State and federal initiatives are starting to address regulatory hurdles.
Based on a partnership with Urology Times, articles from the American Association of Clinical Urologists (AACU) provide updates on legislative processes and issues affecting urologists. We welcome your comments and suggestions. Contact the AACU government affairs office at 847-517-1050 or email@example.com for more information.
The prospect of delivering patient-centered care via telemedicine is invigorating for many urologists, particularly in light of nationwide work force shortages. Integration of this technology into daily practice has been largely stymied, however, by confused licensing standards and restrictive reimbursement policies. State lawmakers and federal regulators have taken significant steps in recent months to address these constraining conditions.
The United States will face an overall shortage of more than 100,000 physicians by 2030, and more than half of that number will come from specialty physicians, according to the Association of American Medical Colleges, which reports “the supply of surgeons is projected to have little growth by 2030, but projected demand is expected to increase, resulting in a shortage of between 19,800 and 29,000 surgeons by 2030.”

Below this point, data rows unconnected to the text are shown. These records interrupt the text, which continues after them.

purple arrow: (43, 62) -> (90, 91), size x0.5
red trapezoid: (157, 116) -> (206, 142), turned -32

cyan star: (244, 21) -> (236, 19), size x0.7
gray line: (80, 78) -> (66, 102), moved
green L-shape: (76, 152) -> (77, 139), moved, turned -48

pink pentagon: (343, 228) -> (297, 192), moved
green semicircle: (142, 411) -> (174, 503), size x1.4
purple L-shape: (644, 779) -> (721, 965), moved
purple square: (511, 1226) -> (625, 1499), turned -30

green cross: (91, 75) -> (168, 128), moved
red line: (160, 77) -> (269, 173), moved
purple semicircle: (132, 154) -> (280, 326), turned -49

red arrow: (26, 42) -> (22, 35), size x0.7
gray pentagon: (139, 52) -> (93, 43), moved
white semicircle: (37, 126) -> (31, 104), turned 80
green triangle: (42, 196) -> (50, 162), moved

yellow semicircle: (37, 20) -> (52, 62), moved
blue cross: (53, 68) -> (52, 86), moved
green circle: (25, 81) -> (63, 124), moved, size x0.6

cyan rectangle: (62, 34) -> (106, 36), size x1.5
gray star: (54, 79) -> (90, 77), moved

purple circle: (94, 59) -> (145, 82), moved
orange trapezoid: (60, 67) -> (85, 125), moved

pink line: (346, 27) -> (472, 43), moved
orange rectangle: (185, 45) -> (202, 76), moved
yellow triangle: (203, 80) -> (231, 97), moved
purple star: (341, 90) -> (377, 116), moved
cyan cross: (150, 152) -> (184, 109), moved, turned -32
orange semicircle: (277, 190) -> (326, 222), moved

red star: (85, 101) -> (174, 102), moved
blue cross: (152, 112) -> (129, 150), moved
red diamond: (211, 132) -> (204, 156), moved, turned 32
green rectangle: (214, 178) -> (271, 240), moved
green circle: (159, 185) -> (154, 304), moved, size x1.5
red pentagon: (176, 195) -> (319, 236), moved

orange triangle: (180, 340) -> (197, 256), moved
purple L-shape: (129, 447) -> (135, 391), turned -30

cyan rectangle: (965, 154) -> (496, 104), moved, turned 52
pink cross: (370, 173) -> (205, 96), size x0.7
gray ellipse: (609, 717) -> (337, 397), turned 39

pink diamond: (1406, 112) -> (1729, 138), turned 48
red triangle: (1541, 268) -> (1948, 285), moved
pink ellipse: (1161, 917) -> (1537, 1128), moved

Urology has seen a greater than 10% decline in the number of specialists per capita over the past 20 years, and with more than 44% of urologists aged 55 or older, that drop will grow with retirements unless Congress lifts the cap on Medicare-funded residency positions imposed in 1997. The number of urologists who practice in rural areas is falling, as well. According to the 2016 AUA Census, “Less than 10 percent of practicing urologists in the United States maintain their primary practice locations in non-metropolitan areas.”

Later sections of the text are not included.